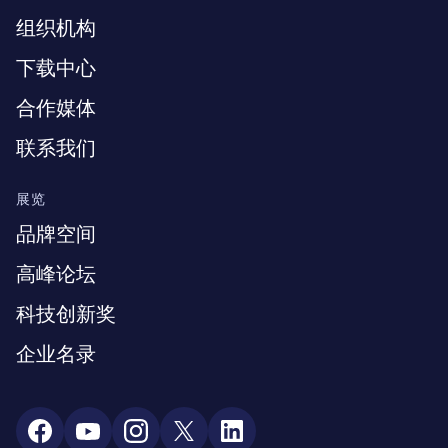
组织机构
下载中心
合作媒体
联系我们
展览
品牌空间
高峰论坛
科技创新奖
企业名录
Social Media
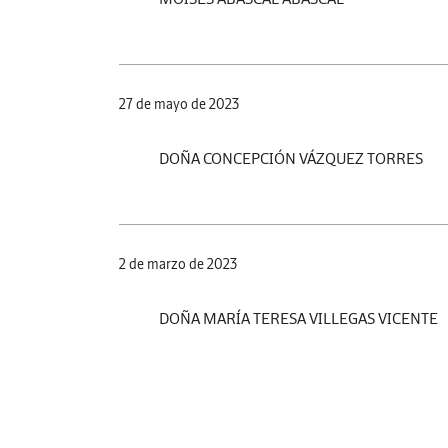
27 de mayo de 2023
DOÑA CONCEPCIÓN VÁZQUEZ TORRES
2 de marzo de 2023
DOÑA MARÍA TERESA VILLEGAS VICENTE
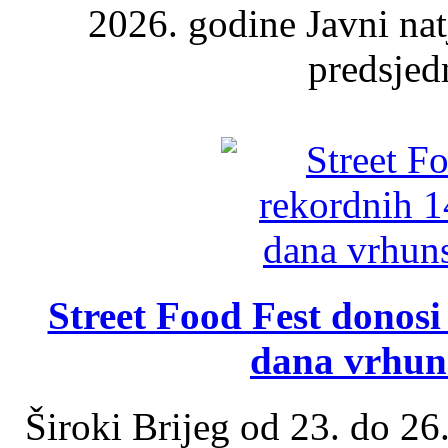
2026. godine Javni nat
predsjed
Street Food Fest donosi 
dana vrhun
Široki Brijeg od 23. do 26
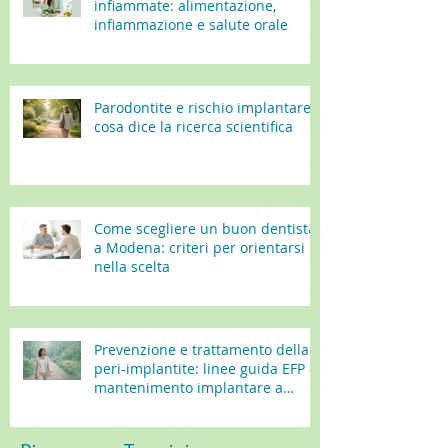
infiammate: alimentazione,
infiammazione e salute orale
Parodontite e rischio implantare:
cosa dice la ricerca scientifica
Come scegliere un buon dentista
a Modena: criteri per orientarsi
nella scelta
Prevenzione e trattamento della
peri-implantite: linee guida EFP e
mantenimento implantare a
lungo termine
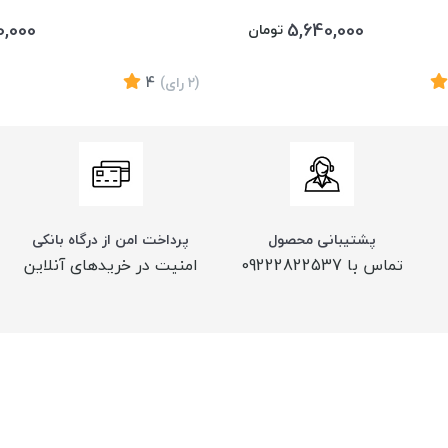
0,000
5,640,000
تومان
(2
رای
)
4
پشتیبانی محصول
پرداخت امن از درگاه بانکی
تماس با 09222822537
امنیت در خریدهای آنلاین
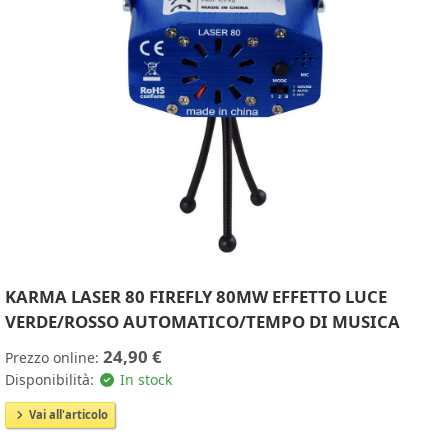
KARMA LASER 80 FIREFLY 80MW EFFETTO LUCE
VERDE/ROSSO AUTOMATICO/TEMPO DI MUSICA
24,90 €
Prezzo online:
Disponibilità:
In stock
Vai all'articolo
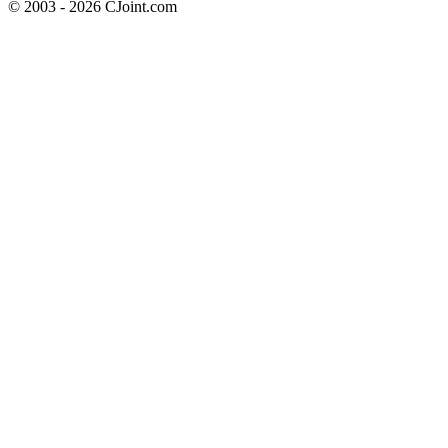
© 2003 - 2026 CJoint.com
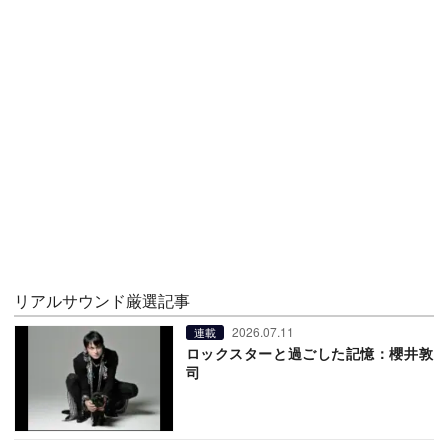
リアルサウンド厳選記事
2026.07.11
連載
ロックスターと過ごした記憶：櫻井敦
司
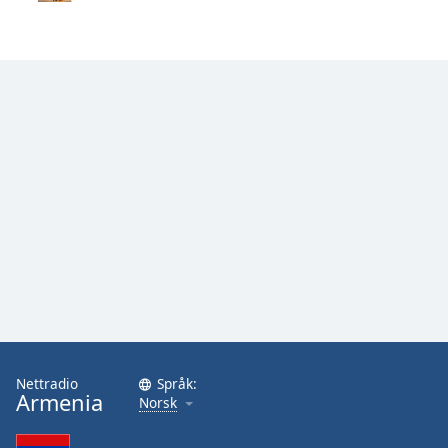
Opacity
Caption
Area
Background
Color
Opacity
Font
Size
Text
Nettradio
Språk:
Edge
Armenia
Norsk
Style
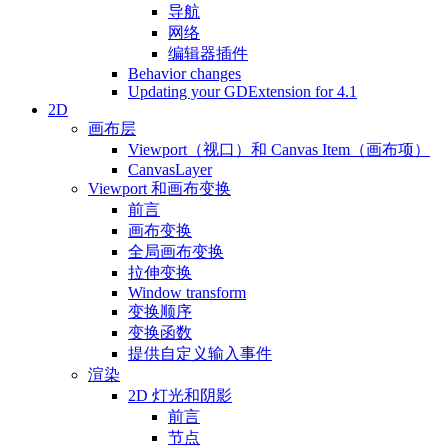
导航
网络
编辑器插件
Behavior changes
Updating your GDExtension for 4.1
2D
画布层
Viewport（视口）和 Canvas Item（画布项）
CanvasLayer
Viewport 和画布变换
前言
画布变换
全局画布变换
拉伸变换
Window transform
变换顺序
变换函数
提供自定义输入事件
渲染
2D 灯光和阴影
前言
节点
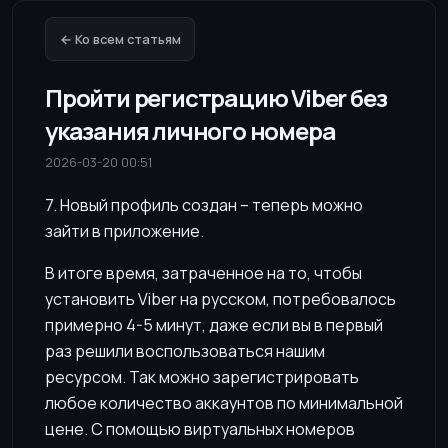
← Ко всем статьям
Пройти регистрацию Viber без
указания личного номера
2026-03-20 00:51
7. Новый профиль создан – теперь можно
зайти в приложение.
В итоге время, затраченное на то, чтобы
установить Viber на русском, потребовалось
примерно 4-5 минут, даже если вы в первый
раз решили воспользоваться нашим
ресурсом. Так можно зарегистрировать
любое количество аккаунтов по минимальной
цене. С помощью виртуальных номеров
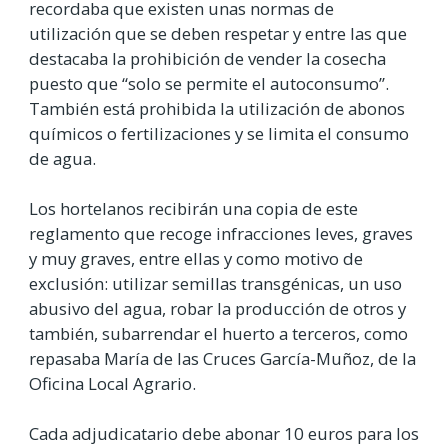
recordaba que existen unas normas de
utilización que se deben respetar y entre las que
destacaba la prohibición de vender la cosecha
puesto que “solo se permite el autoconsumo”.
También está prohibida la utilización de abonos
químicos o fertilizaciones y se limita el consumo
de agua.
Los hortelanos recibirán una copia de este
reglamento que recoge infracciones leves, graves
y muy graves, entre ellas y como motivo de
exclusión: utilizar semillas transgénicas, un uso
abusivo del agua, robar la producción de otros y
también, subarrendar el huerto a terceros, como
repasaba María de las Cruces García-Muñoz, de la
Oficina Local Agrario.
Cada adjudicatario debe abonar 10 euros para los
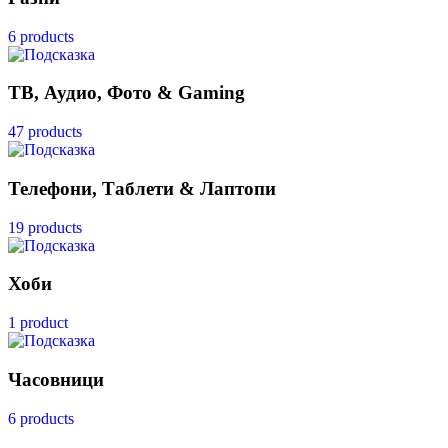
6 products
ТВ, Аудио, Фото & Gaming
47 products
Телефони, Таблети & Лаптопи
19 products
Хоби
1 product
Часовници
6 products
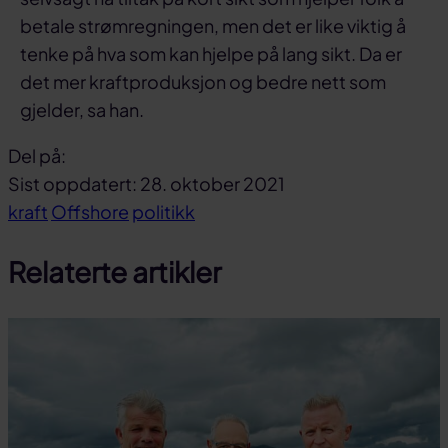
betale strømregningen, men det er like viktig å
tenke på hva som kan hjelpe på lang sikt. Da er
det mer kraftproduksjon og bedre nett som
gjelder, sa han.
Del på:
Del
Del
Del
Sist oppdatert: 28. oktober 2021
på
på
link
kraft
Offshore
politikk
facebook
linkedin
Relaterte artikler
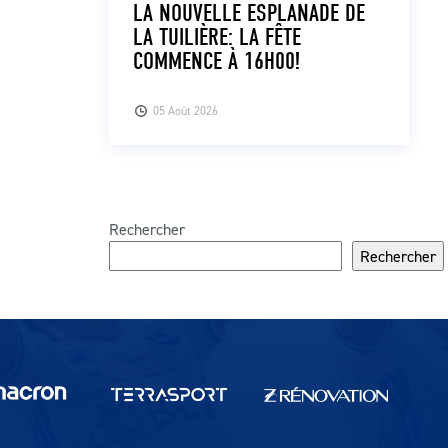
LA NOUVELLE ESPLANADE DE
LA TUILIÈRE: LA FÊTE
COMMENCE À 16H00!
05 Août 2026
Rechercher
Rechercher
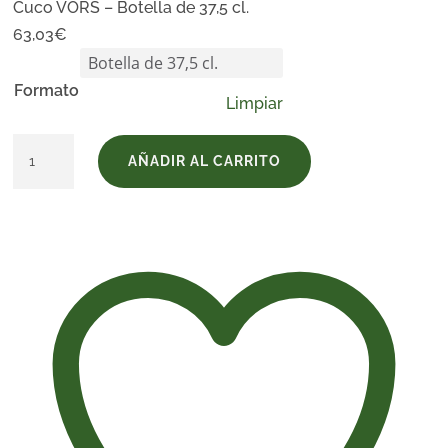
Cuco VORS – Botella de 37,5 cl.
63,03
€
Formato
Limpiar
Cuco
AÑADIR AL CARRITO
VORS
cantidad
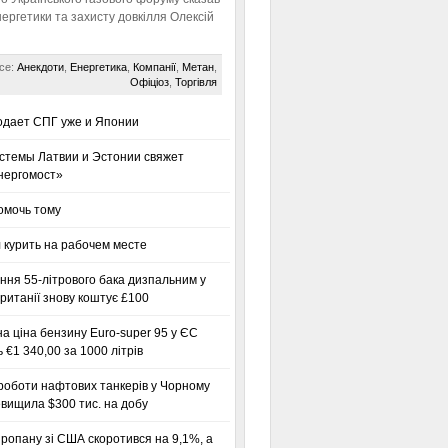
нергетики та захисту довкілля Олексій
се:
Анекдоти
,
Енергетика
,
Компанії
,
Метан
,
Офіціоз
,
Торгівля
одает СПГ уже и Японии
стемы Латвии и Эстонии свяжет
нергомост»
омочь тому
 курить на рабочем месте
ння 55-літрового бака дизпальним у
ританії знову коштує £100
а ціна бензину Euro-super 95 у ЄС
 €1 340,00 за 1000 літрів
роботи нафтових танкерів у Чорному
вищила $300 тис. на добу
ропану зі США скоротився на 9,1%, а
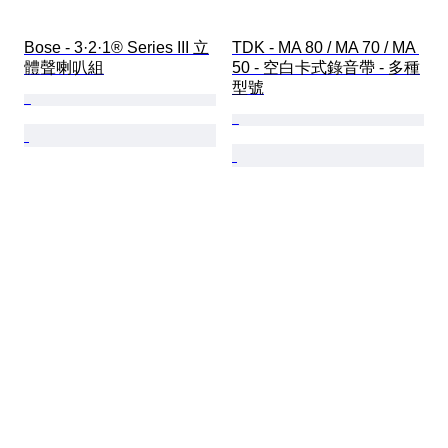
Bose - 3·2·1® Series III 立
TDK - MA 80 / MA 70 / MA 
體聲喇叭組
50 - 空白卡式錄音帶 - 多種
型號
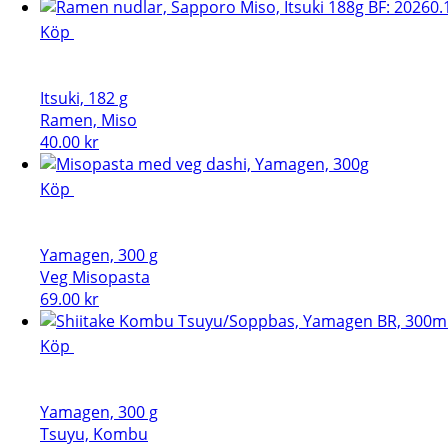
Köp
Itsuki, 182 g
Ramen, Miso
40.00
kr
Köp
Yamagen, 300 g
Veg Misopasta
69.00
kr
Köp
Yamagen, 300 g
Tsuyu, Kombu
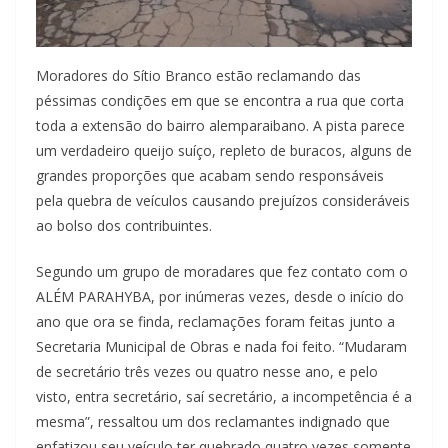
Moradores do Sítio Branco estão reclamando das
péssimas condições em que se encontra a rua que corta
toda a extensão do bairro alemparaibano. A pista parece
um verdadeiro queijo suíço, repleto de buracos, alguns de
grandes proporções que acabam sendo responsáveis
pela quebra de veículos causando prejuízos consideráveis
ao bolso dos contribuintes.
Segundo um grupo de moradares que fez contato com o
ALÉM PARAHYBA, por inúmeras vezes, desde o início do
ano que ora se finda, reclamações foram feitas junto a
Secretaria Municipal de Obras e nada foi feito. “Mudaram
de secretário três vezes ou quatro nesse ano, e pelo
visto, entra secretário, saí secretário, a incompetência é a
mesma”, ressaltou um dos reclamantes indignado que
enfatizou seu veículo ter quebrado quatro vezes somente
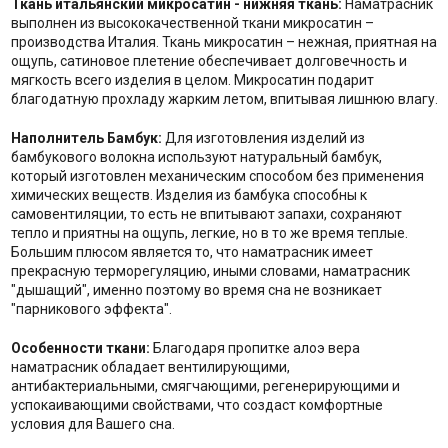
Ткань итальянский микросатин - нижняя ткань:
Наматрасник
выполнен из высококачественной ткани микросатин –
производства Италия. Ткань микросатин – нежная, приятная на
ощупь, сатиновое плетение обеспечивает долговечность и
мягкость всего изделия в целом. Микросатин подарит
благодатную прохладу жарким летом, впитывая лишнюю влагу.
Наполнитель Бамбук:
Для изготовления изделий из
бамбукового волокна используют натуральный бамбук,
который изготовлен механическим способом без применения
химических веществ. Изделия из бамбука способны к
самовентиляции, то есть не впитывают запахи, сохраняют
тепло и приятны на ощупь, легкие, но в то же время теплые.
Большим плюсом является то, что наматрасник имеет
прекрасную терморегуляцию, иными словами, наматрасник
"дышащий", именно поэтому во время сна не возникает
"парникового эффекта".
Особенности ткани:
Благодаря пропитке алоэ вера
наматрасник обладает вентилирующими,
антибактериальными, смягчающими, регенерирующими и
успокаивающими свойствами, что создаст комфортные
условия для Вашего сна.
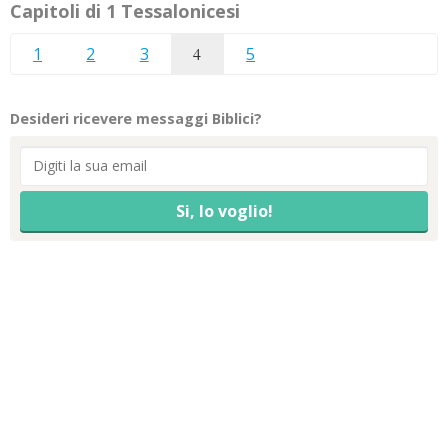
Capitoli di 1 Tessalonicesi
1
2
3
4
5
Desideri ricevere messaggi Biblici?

* * * * * * * * *

A verbatim copy of the records is expected, from their first line through the line with "reglamento que recoge", inclusive, with the pictures removed.

组织机构
下载中心
合作媒体
联系我们
展览
品牌空间
高峰论坛
科技创新奖
企业名录
Social Media
27 de mayo de 2023
DOÑA CONCEPCIÓN VÁZQUEZ TORRES
2 de marzo de 2023
DOÑA MARÍA TERESA VILLEGAS VICENTE
2026. godine Javni nat
predsjed
Street Food Fest donosi 
dana vrhun
Široki Brijeg od 23. do 26
infiammate: alimentazione,
infiammazione e salute orale
Parodontite e rischio implantare:
cosa dice la ricerca scientifica
Come scegliere un buon dentista
a Modena: criteri per orientarsi
nella scelta
Prevenzione e trattamento della
peri-implantite: linee guida EFP e
mantenimento implantare a
lungo termine
0,000
5,640,000
تومان
(2
رای
)
4
پشتیبانی محصول
پرداخت امن از درگاه بانکی
تماس با 09222822537
امنیت در خریدهای آنلاین
KARMA LASER 80 FIREFLY 80MW EFFETTO LUCE
VERDE/ROSSO AUTOMATICO/TEMPO DI MUSICA
24,90 €
Prezzo online:
Disponibilità:
In stock
Vai all'articolo
© 2003 - 2026 CJoint.com
リアルサウンド厳選記事
2026.07.11
連載
ロックスターと過ごした記憶：櫻井敦
司
Opacity
Caption
Area
Background
Color
Opacity
Font
Size
Text
Nettradio
Språk:
Edge
Armenia
Norsk
Style
导航
网络
编辑器插件
Behavior changes
Updating your GDExtension for 4.1
2D
画布层
Viewport（视口）和 Canvas Item（画布项）
CanvasLayer
Viewport 和画布变换
前言
画布变换
全局画布变换
拉伸变换
Window transform
变换顺序
变换函数
提供自定义输入事件
渲染
2D 灯光和阴影
前言
节点
← Ко всем статьям
Пройти регистрацию Viber без
указания личного номера
2026-03-20 00:51
7. Новый профиль создан – теперь можно
зайти в приложение.
В итоге время, затраченное на то, чтобы
установить Viber на русском, потребовалось
примерно 4-5 минут, даже если вы в первый
раз решили воспользоваться нашим
ресурсом. Так можно зарегистрировать
любое количество аккаунтов по минимальной
цене. С помощью виртуальных номеров
recordaba que existen unas normas de
utilización que se deben respetar y entre las que
destacaba la prohibición de vender la cosecha
puesto que “solo se permite el autoconsumo”.
También está prohibida la utilización de abonos
químicos o fertilizaciones y se limita el consumo
de agua.
Los hortelanos recibirán una copia de este
reglamento que recoge infracciones leves, graves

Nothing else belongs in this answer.